# Work to be completed:
Lines of the data that contain the word "info" are the ones to copy.

# Supplied data:
- Opening Delimiter -
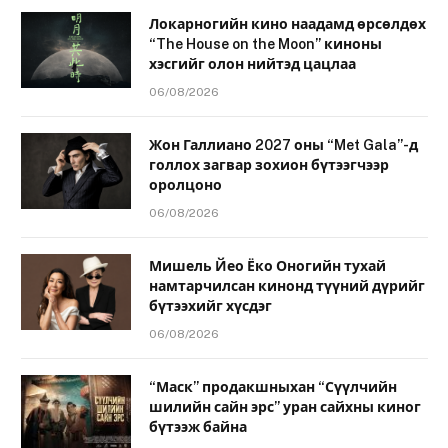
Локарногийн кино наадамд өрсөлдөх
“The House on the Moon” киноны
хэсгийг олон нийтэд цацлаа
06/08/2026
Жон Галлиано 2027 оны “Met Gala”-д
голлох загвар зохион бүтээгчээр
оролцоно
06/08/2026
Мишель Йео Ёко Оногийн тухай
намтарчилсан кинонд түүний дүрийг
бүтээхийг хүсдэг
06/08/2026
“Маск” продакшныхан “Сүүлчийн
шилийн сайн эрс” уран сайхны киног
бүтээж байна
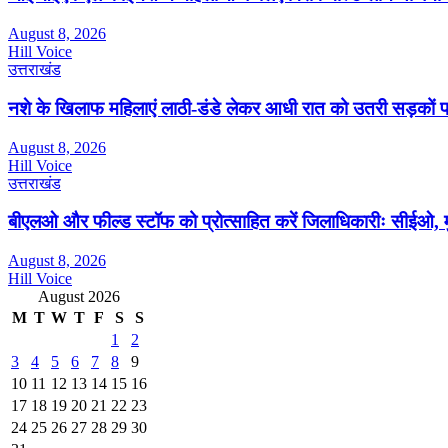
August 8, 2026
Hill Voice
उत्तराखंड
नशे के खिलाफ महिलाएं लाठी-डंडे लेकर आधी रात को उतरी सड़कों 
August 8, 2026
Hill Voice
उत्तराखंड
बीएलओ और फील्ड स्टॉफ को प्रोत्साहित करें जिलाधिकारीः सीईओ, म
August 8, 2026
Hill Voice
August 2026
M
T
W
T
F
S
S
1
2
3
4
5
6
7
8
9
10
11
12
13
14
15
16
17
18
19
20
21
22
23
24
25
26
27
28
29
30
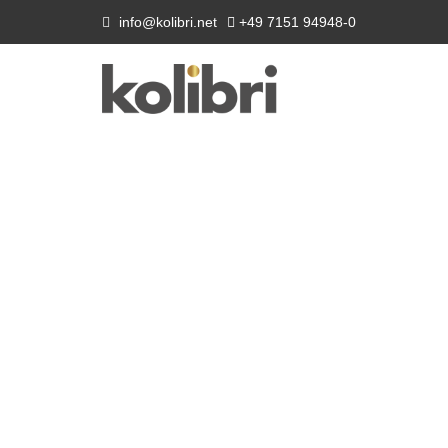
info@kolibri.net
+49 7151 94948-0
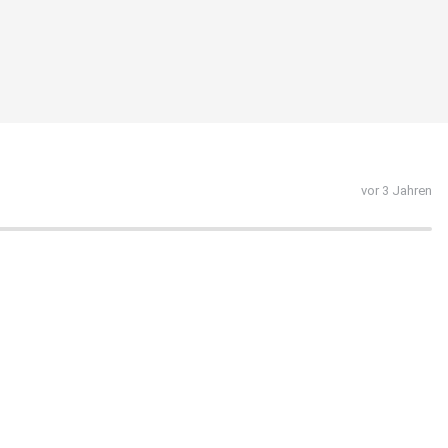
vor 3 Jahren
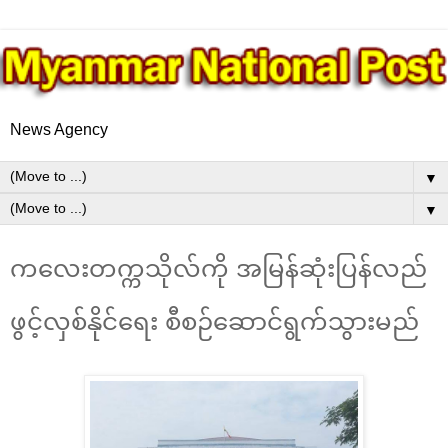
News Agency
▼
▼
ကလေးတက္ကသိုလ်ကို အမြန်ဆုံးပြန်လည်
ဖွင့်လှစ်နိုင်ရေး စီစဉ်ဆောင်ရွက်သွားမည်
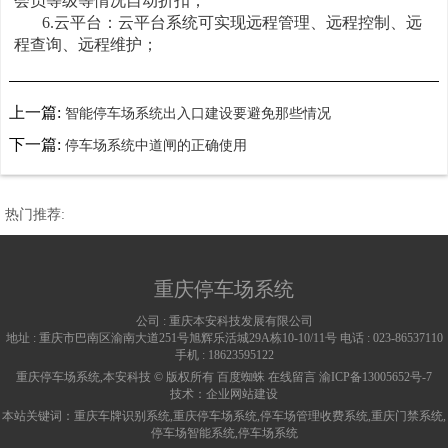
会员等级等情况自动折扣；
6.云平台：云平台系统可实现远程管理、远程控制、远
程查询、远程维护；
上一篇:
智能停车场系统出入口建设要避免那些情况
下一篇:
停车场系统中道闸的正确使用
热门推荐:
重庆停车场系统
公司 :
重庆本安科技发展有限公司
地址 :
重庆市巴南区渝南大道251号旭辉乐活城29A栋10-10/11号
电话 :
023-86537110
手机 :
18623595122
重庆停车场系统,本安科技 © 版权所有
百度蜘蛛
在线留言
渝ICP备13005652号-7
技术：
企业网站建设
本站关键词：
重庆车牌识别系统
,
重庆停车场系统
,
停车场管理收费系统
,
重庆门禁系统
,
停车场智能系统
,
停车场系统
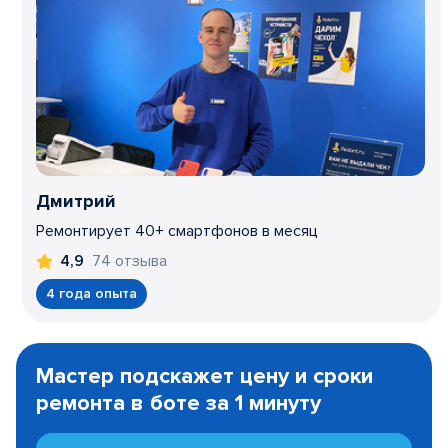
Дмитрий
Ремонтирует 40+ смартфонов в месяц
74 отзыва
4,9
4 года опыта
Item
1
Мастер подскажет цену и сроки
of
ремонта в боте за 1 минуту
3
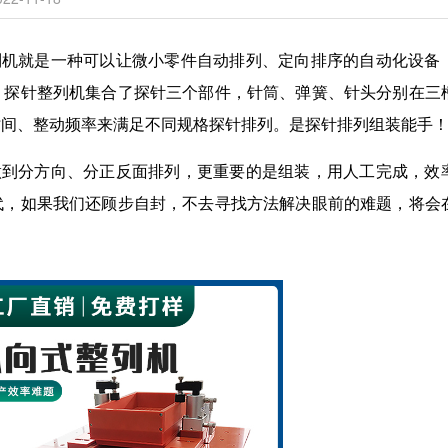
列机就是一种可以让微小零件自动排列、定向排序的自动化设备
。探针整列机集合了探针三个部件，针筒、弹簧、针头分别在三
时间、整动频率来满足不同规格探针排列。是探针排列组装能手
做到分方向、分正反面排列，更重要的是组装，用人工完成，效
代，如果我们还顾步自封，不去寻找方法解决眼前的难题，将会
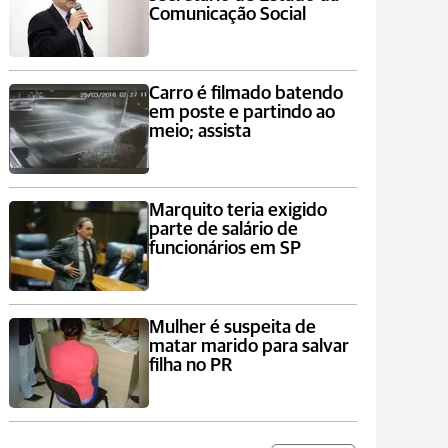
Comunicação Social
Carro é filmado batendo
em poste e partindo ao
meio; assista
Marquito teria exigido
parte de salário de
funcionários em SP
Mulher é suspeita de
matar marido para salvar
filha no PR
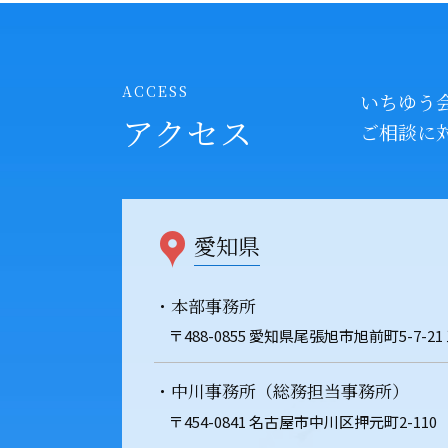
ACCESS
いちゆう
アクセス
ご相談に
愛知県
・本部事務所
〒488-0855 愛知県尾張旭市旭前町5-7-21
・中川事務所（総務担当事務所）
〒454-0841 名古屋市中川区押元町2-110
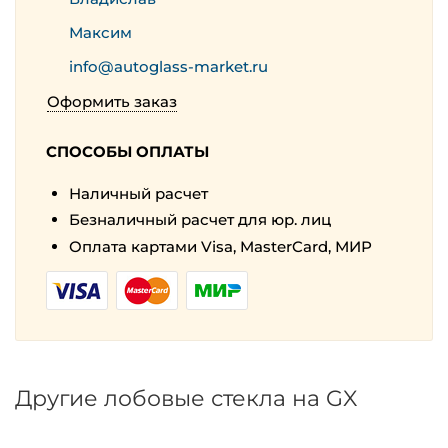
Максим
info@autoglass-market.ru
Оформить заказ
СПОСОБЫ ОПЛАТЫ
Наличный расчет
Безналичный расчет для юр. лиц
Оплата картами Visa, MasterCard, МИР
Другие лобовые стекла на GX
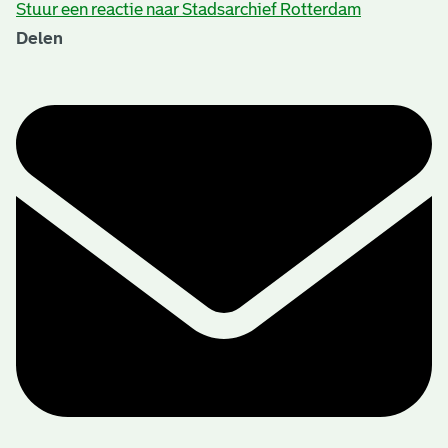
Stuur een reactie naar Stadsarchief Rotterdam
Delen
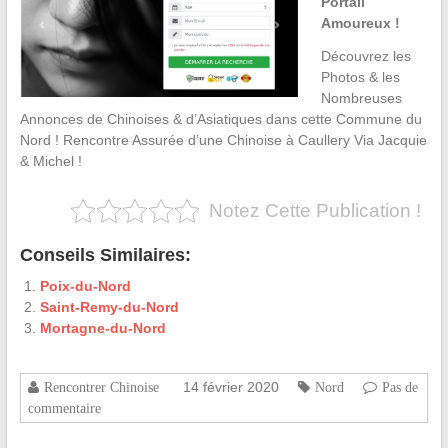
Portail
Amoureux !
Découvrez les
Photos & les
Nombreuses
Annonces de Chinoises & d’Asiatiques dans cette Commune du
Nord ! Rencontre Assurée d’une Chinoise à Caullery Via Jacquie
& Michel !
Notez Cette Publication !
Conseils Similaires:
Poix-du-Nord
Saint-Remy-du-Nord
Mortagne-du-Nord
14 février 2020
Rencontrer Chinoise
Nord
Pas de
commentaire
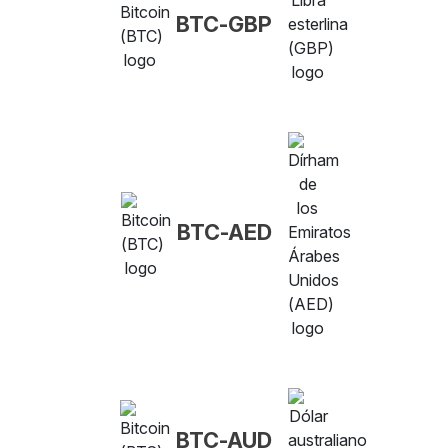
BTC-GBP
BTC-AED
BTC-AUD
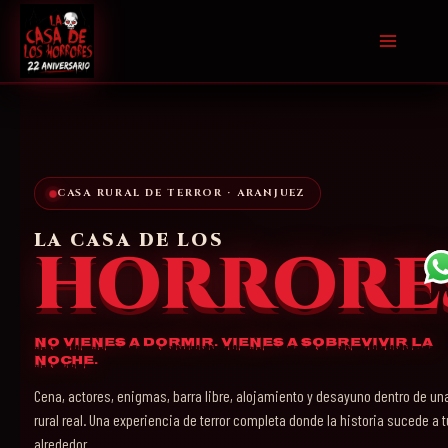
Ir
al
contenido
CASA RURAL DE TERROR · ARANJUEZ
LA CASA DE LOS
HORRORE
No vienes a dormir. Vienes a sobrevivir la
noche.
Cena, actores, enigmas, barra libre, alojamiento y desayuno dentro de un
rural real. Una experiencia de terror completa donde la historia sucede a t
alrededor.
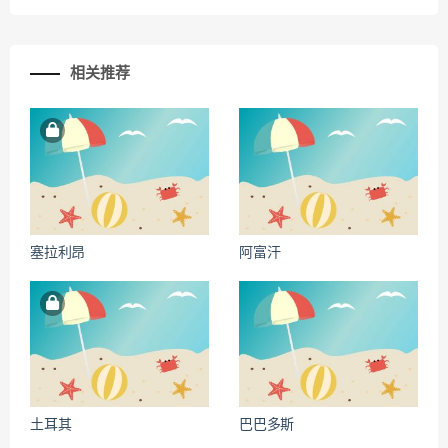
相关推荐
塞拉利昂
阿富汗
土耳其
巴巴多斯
- Closing Delimiter -
# Expected answer:
info@kolibri.net
info@autoglass-market.ru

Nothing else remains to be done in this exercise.